━━━ Data shown ━━━

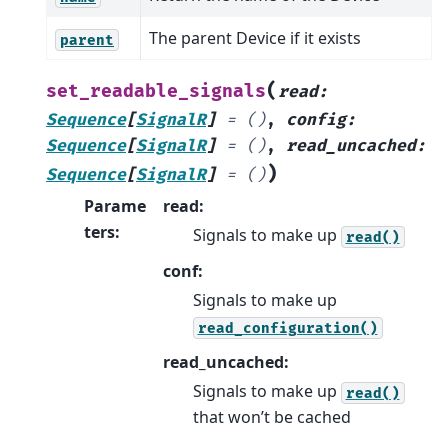
The parent Device if it exists
parent
(
set_readable_signals
read
:
Sequence
[
SignalR
]
=
()
,
config
:
Sequence
[
SignalR
]
=
()
,
read_uncached
:
)
Sequence
[
SignalR
]
=
()
Parame
read:
ters
:
Signals to make up
read()
conf:
Signals to make up
read_configuration()
read_uncached:
Signals to make up
read()
that won’t be cached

━━━

**Exercise prompt**
Determine, please, how many lines hold "parent" in the records, and give that number by itself.

**Solution for this problem**
2